Missing Child-Erik Buran kidnapped in a Class C Mo

Thank you so much, please keep your eyes peeled for him.


----------



## choochoomomma (Oct 13, 2005)

Missing Child-Erik Buran kidnapped in a Class C Mo

quote:_Originally posted by choochoomomma_

Erik Buran is only 4 years old and he was kidnapped by his drug-addicted, violent non-custodial mother and her druggie boyfriend in April 2005.  They fled in a class C Motorhome after kidnapping Erik.  Please see: http://www.bringerikhome.com/ for details. 
I am one of many websleuthers working to try and do everything we can to locate him.  We are posting on these RV Forums in the hopes that maybe an RVer has seen him or his momma.  Please see the link for pictures of him and his mother.http://www.bringerikhome.com/The Abductors.htm  Also, see the link for pictures of the motor home:
http://www.bringerikhome.com/old_motor_home.htm

I corrected the links they should work now.

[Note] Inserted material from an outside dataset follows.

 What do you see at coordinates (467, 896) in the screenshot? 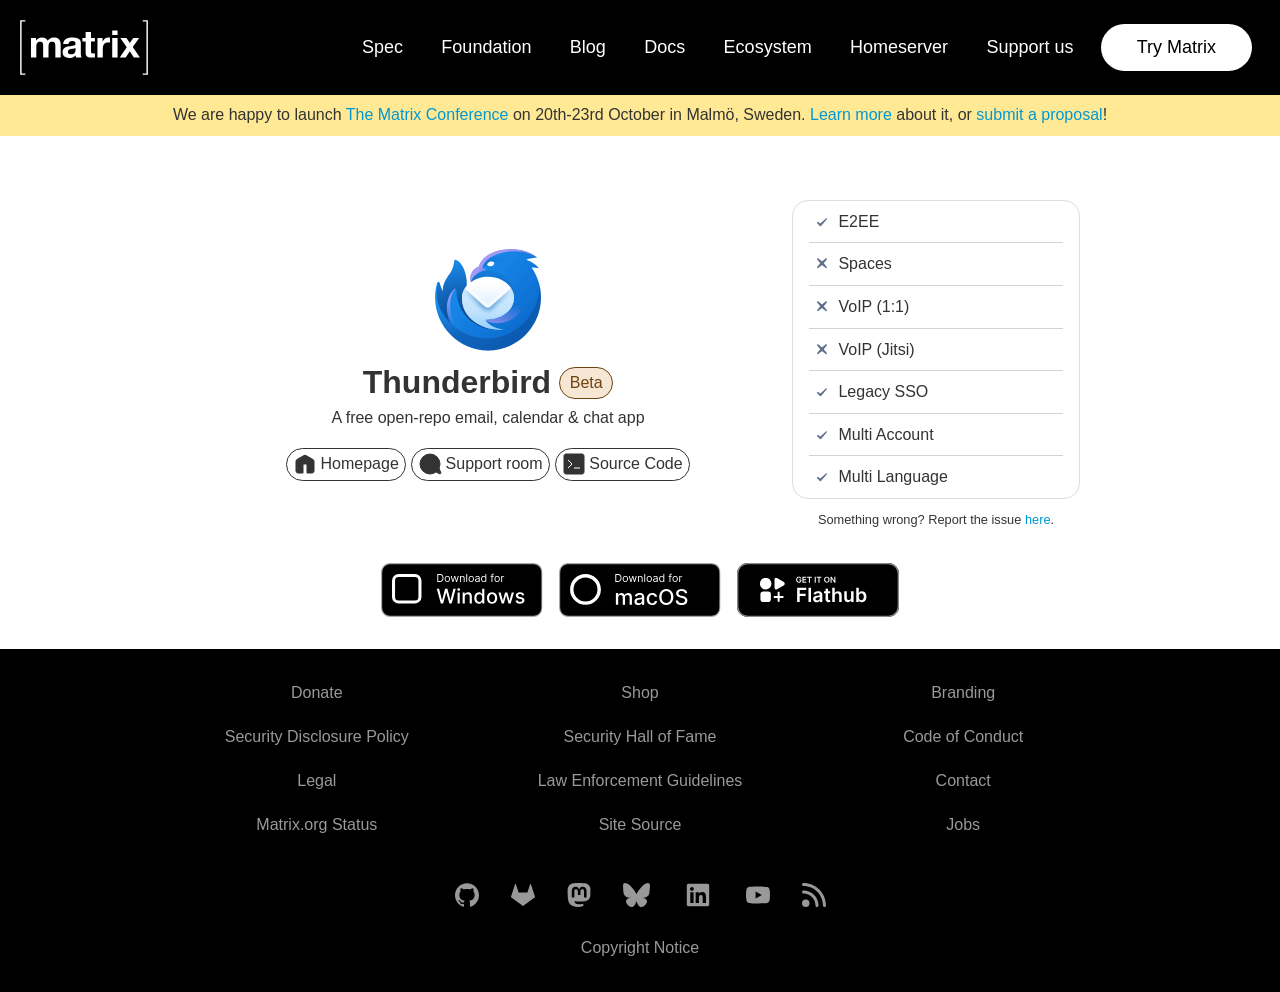
I see `[Matrix on GitHub]` at bounding box center [467, 896].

He is so little and he needs your help, have you seen them?  Please take a minute to view his picture, read his story and offer your assistance if you have seen them please call in the authorities.


----------



## mking (Oct 14, 2005)

Missing Child-Erik Buran kidnapped in a Class C Mo

Sorry to hear about your boy.We also will keep a lookout over here in the southeast of North and South Carolina.I hope you find him.


----------



## choochoomomma (Oct 16, 2005)

Missing Child-Erik Buran kidnapped in a Class C Mo

Thank you mking.  There was a rumor sighting that he was in myrtle beach, please be on the look out for him, print out his poster at http://www.bringerikhome.com/ and take it with you.  Thank you thank you.


----------



## 1whocares (Oct 19, 2005)

Missing Child-Erik Buran kidnapped in a Class C Mo

Sorry to hear about this. I work for a major rv dealership and would like to post the pictures of Erik and the RV, however the link site we were sent does not open. Can someone help me in this area or email me the info to  tford@suncoastrv.com We have 20 locaations all over and wolud like to do what we can to help.


----------



## choochoomomma (Oct 20, 2005)

Missing Child-Erik Buran kidnapped in a Class C Mo

I e-mailed the info to you 1whocares.  The info is at:

http://www.bringerikhome.com

Thank you very much for getting the word out. We have yet to get any leads on his whereabouts and he has been missing over 180 days now.


----------



## choochoomomma (Dec 6, 2005)

Missing Child-Erik Buran kidnapped in a Class C Mo

Erik Buran has been located!!!! On Thanksgiving his abductor mother turned herself in and Erik over to Social Services.  He has since been reunited with his father, what a happy ending!!!!
His mother sits in jail on kidnapping charges.  Erik and his dad are once again together and Erik is adjusting well.  Rescued at last!


----------



## C Nash (Dec 6, 2005)

Missing Child-Erik Buran kidnapped in a Class C Mo

Erik and his Dad really have more to be thankfull for on Thanksgivinging now :approve: 
Great news and thanks for the follow up.


----------



## C Nash (Dec 6, 2005)

Missing Child-Erik Buran kidnapped in a Class C Mo

Erik and his Dad really have more to be thankfull for on Thanksgiving now :approve: 
Great news and thanks for the follow up.


----------